Key Concepts from Lecture 2

Reynolds Number

Reynolds number predicts the extent of turbulence in a fluid based on how fast the fluid is flowing, the geometry of the flow (how deep and wide it is, etc.), and the density and viscosity the of the fluid.

\[Re = \dfrac{\text{fluid inertial forces}}{\text{fluid viscous forces}} = \dfrac{l \times u \times \rho}{µ} \tag{3.1}\]

where the variables are

  • flow velocity (\(u\)),
  • characteristic length (\(l\)) which represents flow geometry, say river depth,
  • fluid density  (\(\rho\)), and
  • fluid viscosity (\(µ\)).

For the version of the equation we are using, turbulent flow has Re is greater than 2000 and laminar flow has Re is less than 500. Flow with Re between 500 and 2000 is transitional and has some characteristics of laminar flow, but some turbulence as well.  (Note that different versions of the Reynolds equation are used for different flow geometries and different equations have different numerical boundaries between laminar, transitional, and turbulent flows.)

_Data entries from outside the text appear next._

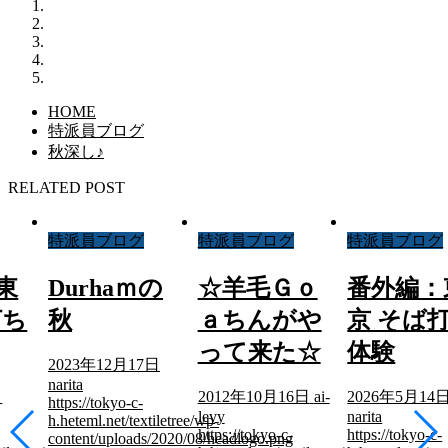
HOME
特派員ブログ
秋深し♪
RELATED POST
特派員ブログ
特派員ブログ
特派員ブログ
東
Durhaｍの
☆羊毛Ｇｏ
番外編：
打ち
秋
ａちんがや
京 そば
って来た☆
体験
2023年12月17日
narita
日
2012年10月16日
ai-
2026年5月14
https://tokyo-c-
levy
narita
h.heteml.net/textiletree/wp-
https://tokyo-c-
https://tokyo-c-
content/uploads/2020/08/headlogo.png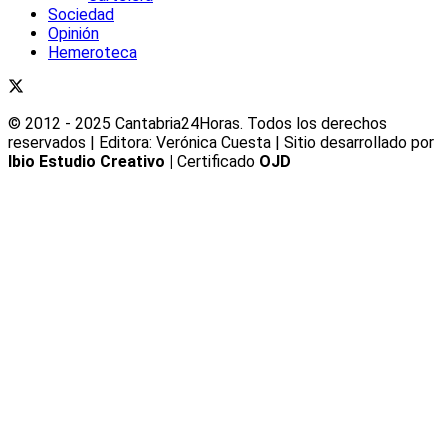
Sociedad
Opinión
Hemeroteca
© 2012 - 2025 Cantabria24Horas. Todos los derechos
reservados | Editora: Verónica Cuesta | Sitio desarrollado por
Ibio Estudio Creativo |
Certificado
OJD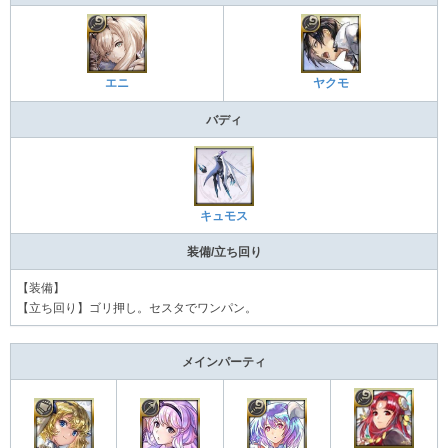
エニ
ヤクモ
バディ
キュモス
装備/立ち回り
【装備】
【立ち回り】ゴリ押し。セスタでワンパン。
メインパーティ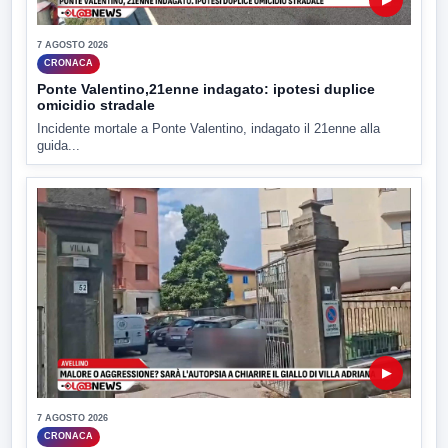
7 AGOSTO 2026
CRONACA
Ponte Valentino,21enne indagato: ipotesi duplice
omicidio stradale
Incidente mortale a Ponte Valentino, indagato il 21enne alla
guida...
▶
7 AGOSTO 2026
CRONACA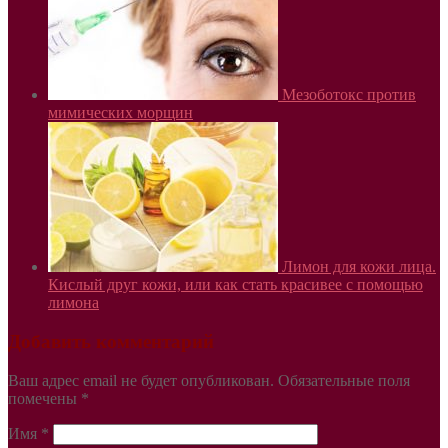
Мезоботокс против
мимических морщин
Лимон для кожи лица.
Кислый друг кожи, или как стать красивее с помощью
лимона
Добавить комментарий
Ваш адрес email не будет опубликован.
Обязательные поля
помечены
*
Имя
*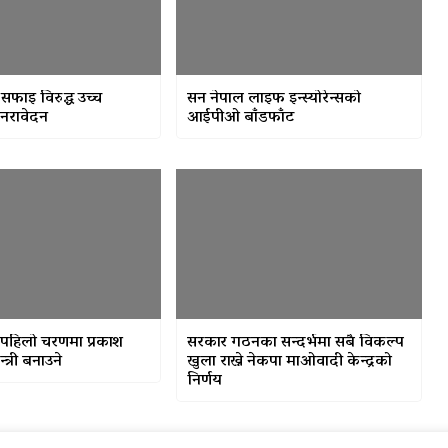
सफाइ विरुद्ध उच्च
सन नेपाल लाइफ इन्स्योरेन्सको
नरावेदन
आईपीओ बाँडफाँट
 पहिलो चरणमा प्रकाश
सरकार गठनका सन्दर्भमा सबै विकल्प
त्री बनाउने
खुला राख्ने नेकपा माओवादी केन्द्रको
निर्णय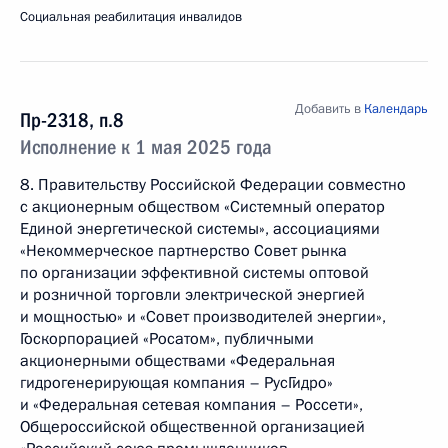
Социальная реабилитация инвалидов
Добавить в
Календарь
Пр-2318, п.8
Исполнение к 1 мая 2025 года
8. Правительству Российской Федерации совместно
с акционерным обществом «Системный оператор
Единой энергетической системы», ассоциациями
«Некоммерческое партнерство Совет рынка
по организации эффективной системы оптовой
и розничной торговли электрической энергией
и мощностью» и «Совет производителей энергии»,
Госкорпорацией «Росатом», публичными
акционерными обществами «Федеральная
гидрогенерирующая компания – РусГидро»
и «Федеральная сетевая компания – Россети»,
Общероссийской общественной организацией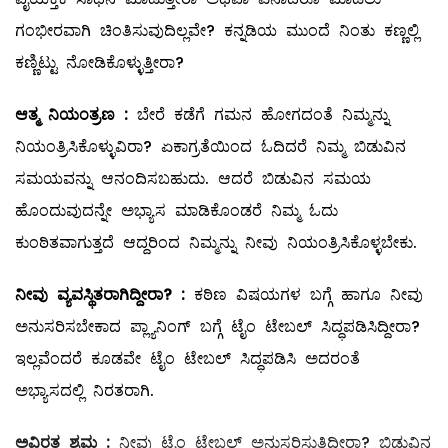
ಗಂಭೀರವಾಗಿ ಚಿಂತಿಸುವುದಿಲ್ಲವೇ? ಕನ್ನಡಿಯ ಮುಂದೆ ನಿಂತು ಕಣ್ಣಲ್ಲಿ
ಕಣ್ಣಿಟ್ಟು ನೋಡಿಕೊಳ್ಳುತ್ತೀರಾ?
ಆತ್ಮ
ನಿಯಂತ್ರಣ
:
ಬೇರೆ ಕಡೆಗೆ ಗಮನ ಹೋಗದಂತೆ ನಿಮ್ಮನ್ನು
ನಿಯಂತ್ರಿಸಿಕೊಳ್ಳುವಿರಾ? ಏಕಾಗ್ರತೆಯಿಂದ ಓದಿದರೆ ನಿಮ್ಮ ಬಿಡುವಿನ
ಸಮಯವನ್ನು ಆನಂದಿಸಬಹುದು. ಆದರೆ ಬಿಡುವಿನ ಸಮಯ
ಹೊಂದುವುದನ್ನೇ ಅಭ್ಯಾಸ ಮಾಡಿಕೊಂಡರೆ ನಿಮ್ಮ ಓದು
ಕುಂಠಿತವಾಗುತ್ತದೆ ಆದ್ದರಿಂದ ನಿಮ್ಮನ್ನು ನೀವು ನಿಯಂತ್ರಿಸಿಕೊಳ್ಳಬೇಕು.
ನೀವು
ವ್ಯವಸ್ಥಿತರಾಗಿದ್ದೀರಾ
? :
ಕಠಿಣ ವಿಷಯಗಳ ಬಗ್ಗೆ ಹಾಗೂ ನೀವು
ಅನುಸರಿಸಬೇಕಾದ ಪ್ಲ್ಯಾನಿಂಗ್‌ ಬಗ್ಗೆ ಟೈಂ ಟೇಬಲ್ ಸಿದ್ಧಪಡಿಸಿದ್ದೀರಾ?
ಇಲ್ಲವೆಂದರೆ ಕೂಡವೇ ಟೈಂ ಟೇಬಲ್ ಸಿದ್ಧಪಡಿಸಿ ಅದರಂತೆ
ಅಭ್ಯಾಸದಲ್ಲಿ ನಿರತರಾಗಿ.
ಅವಿರತ
ಶ್ರಮ
:
ನೀವು ಟೈಂ ಟೇಬಲ್ ಅನುಸರಿಸುತ್ತಿದ್ದೀರಾ? ಬಿಡುವಿನ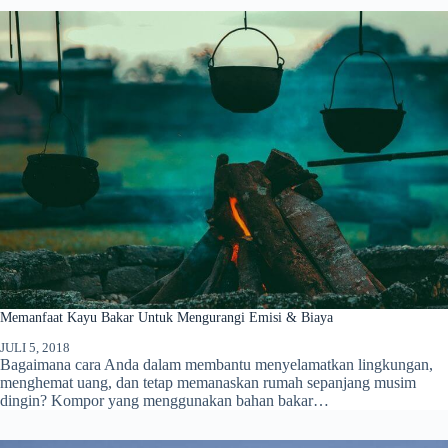
Memanfaat Kayu Bakar Untuk Mengurangi Emisi & Biaya
JULI 5, 2018
Bagaimana cara Anda dalam membantu menyelamatkan lingkungan,
menghemat uang, dan tetap memanaskan rumah sepanjang musim
dingin? Kompor yang menggunakan bahan bakar…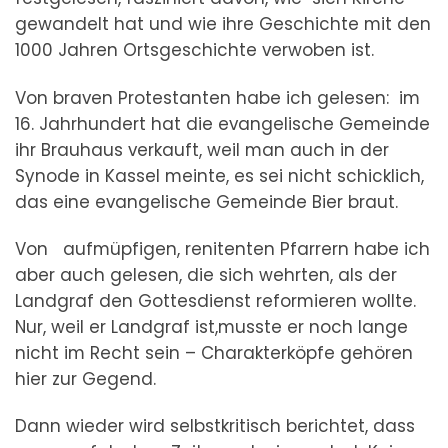
gewandelt hat und wie ihre Geschichte mit den
1000 Jahren Ortsgeschichte verwoben ist.
Von braven Protestanten habe ich gelesen: im
16. Jahrhundert hat die evangelische Gemeinde
ihr Brauhaus verkauft, weil man auch in der
Synode in Kassel meinte, es sei nicht schicklich,
das eine evangelische Gemeinde Bier braut.
Von aufmüpfigen, renitenten Pfarrern habe ich
aber auch gelesen, die sich wehrten, als der
Landgraf den Gottesdienst reformieren wollte.
Nur, weil er Landgraf ist,musste er noch lange
nicht im Recht sein – Charakterköpfe gehören
hier zur Gegend.
Dann wieder wird selbstkritisch berichtet, dass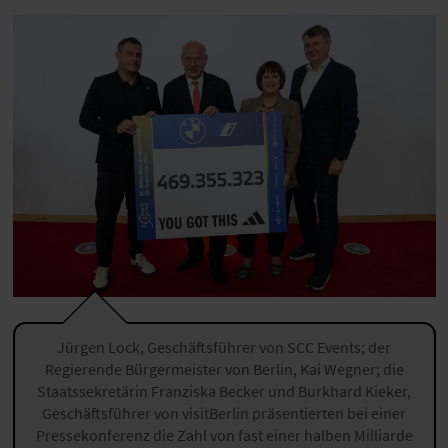
Jürgen Lock, Geschäftsführer von SCC Events; der
Regierende Bürgermeister von Berlin, Kai Wegner; die
Staatssekretärin Franziska Becker und Burkhard Kieker,
Geschäftsführer von visitBerlin präsentierten bei einer
Pressekonferenz die Zahl von fast einer halben Milliarde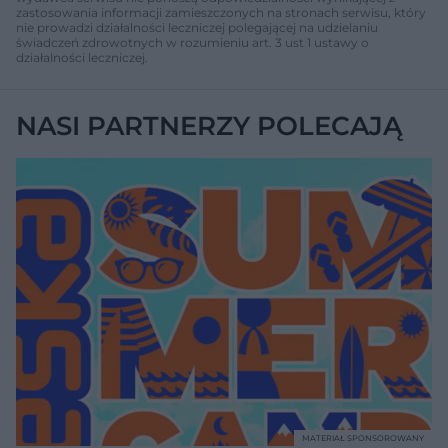
zastosowania informacji zamieszczonych na stronach serwisu, który
nie prowadzi działalności leczniczej polegającej na udzielaniu
świadczeń zdrowotnych w rozumieniu art. 3 ust 1 ustawy o
działalności leczniczej.
NASI PARTNERZY POLECAJĄ
MATERIAŁ SPONSOROWANY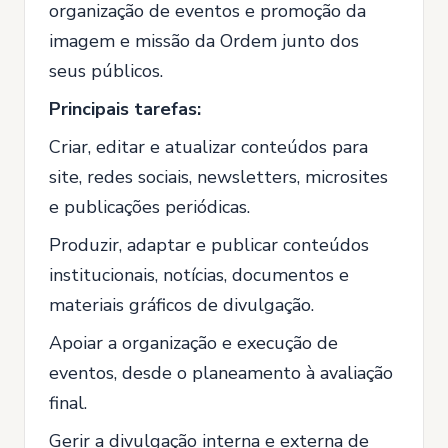
organização de eventos e promoção da
imagem e missão da Ordem junto dos
seus públicos.
Principais tarefas:
Criar, editar e atualizar conteúdos para
site, redes sociais, newsletters, microsites
e publicações periódicas.
Produzir, adaptar e publicar conteúdos
institucionais, notícias, documentos e
materiais gráficos de divulgação.
Apoiar a organização e execução de
eventos, desde o planeamento à avaliação
final.
Gerir a divulgação interna e externa de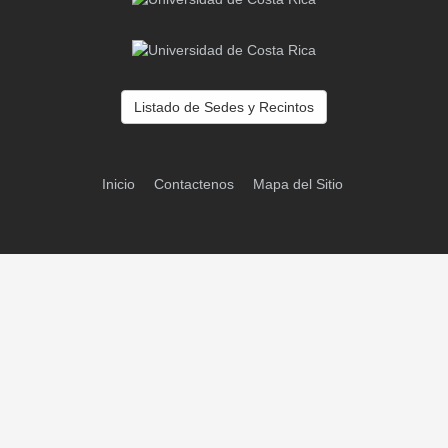
Listado de Sedes y Recintos
Inicio
Contactenos
Mapa del Sitio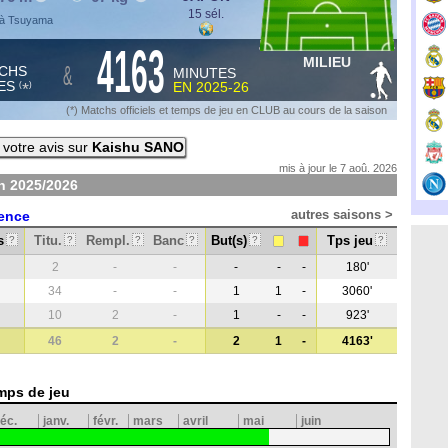
15 sél.
 à Tsuyama
4163
MILIEU
&
CHS
MINUTES
ES
EN
2025-26
*
(
)
(*) Matchs officiels et temps de jeu en CLUB au cours de la saison
votre avis sur
Kaishu SANO
mis à jour le 7 aoû. 2026
on
2025/2026
autres saisons >
ence
s
Titu.
Rempl.
Banc
But(s)
Tps jeu
?
?
?
?
?
?
2
-
-
-
-
-
180'
34
-
-
1
1
-
3060'
10
2
-
1
-
-
923'
46
2
-
2
1
-
4163'
mps de jeu
éc.
janv.
févr.
mars
avril
mai
juin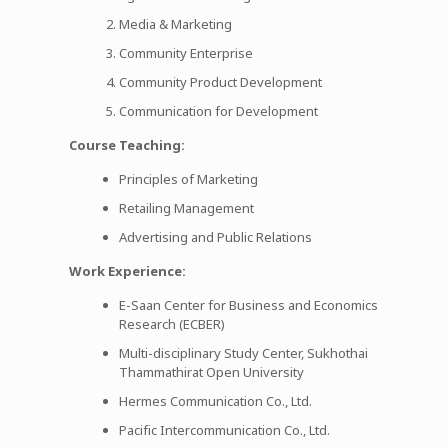
Media & Marketing
Community Enterprise
Community Product Development
Communication for Development
Course Teaching:
Principles of Marketing
Retailing Management
Advertising and Public Relations
Work Experience:
E-Saan Center for Business and Economics
Research (ECBER)
Multi-disciplinary Study Center, Sukhothai
Thammathirat Open University
Hermes Communication Co., Ltd.
Pacific Intercommunication Co., Ltd.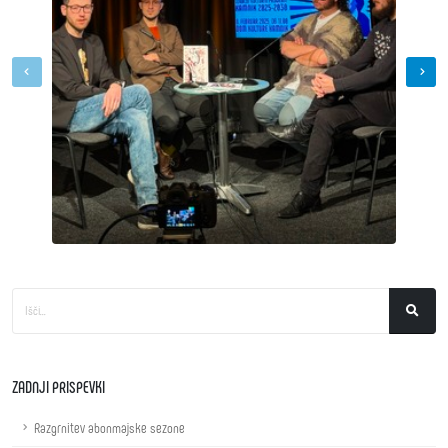
ZADNJI PRISPEVKI
Razgrnitev abonmajske sezone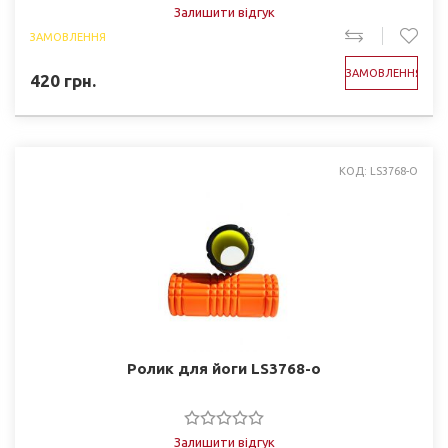
Залишити відгук
ЗАМОВЛЕННЯ
ЗАМОВЛЕННЯ
420
грн.
КОД: LS3768-O
Ролик для йоги LS3768-o
Залишити відгук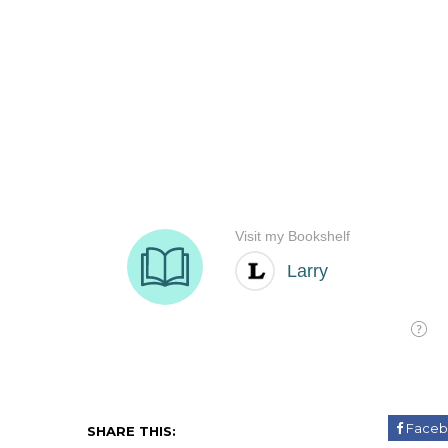
Faceb
SHARE THIS:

Boundary Layer and Laminar Sublayer

There is boundary layer at the edge of every flow where flow speed decreases due to friction. Within the boundary layer, right next to the surface, the flow speed is very low, creating a laminar sublayer. 

Sediment Transport

Bed Shear Stress

The boundary layer determines the amount of “Bed Shear Stress” which corresponds to the forces that tend to roll particles along the bed and the pressure differences above and below the grain which tend to lift them off the bed. Bed shear stress is related to the thickness of the laminar sublayer.  The narrower it is, the more bed shear stress. It also depends on the slope.  If the slope is steep, gravity helps pull grains down the slope, increasing bed shear stress. Also, the roughness of the bed is a factor.  A rough bed deflects flows and increases turbulence, which increases the bed shear stress, particularly in places where flow is directed into the sediment and the boundary layer is compressed. (See for more detailed information.)

The Bernoulli Effect

A pressure difference “pulls” grains off the bed.  The pressure difference comes from a difference in water (or air) speed above and below the grain.  As water flows faster, there are fewer collisions between the water and a surface it flows over than there are between standing water and a similar surface.  Pressure is due to collisions.  Thus, fewer collisions means lower pressure.  The upstream side of a grain experiences the most collisions because the water is flowing into it.  The downstream side experiences the fewest collisions, and the sides of the grain experience fewer collisions where flow is faster and more where the flow is slower.  The net result is a low pressure zone above and slightly downstream of a grain.  If the force exerted by this pressure difference is larger than the force of gravity, the grain will lift off the bed.  This lift due to the pressure difference is the Bernouli Effect.

Which Grains Move? 

Which grains get entrained in the flow depends on their size and density (how much they weigh) because that determines the force of gravity holding them down.  It also depends on the shape of the grain.  One with a large area to experience the low pressure (like a plate) will be more susceptible to being picked up than a round grain of the same mass (although flat grains may see a smaller flow difference from top to bottom if the boundary layer is thick, and thus flat grains may experience a lower Bernoulli Effect per unit area.)  The other thing that really matters is the position of a grain relative to surrounding grains.  If a grain is sandwiched between larger grains, i.e. in their flow shadows, it will not experience as big a pressure difference as if it is on a flat surface.  Also, if a grain is upstream of a big grain, it has to be lifted over it, so it has to experience enough force to lift it high into the flow.  Thus, things can complicated if you are trying to predict the behavior of a specific grain.  However, experiments and theory provide statistically meaningful predictions for how grains behave on average.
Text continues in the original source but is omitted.